--- Material supplied Enclosed Below ---

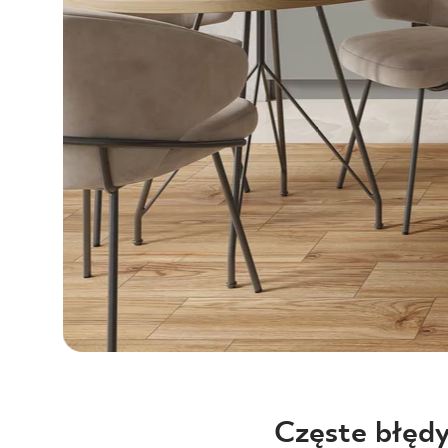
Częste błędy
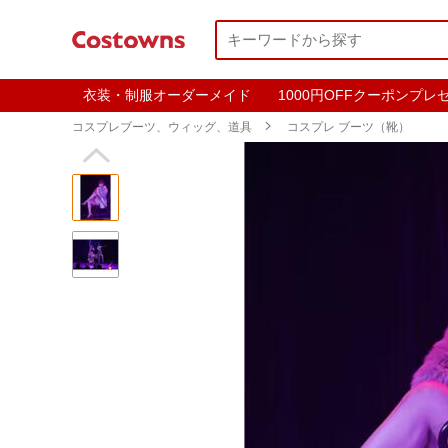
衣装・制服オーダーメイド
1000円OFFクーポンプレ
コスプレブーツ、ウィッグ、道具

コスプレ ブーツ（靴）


--- End of Enclosed Material supplied ---
--- Material supplied Enclosed Below ---

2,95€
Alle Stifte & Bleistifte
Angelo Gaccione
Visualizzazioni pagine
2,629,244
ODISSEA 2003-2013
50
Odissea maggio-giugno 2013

--- End of Enclosed Material supplied ---

Retype exactly, and only, the lines above from the one where "ODISSEA 2003-2013" occurs up to and including the one where "Odissea maggio-giugno 2013" occurs.

Result below
ODISSEA 2003-2013
50
Odissea maggio-giugno 2013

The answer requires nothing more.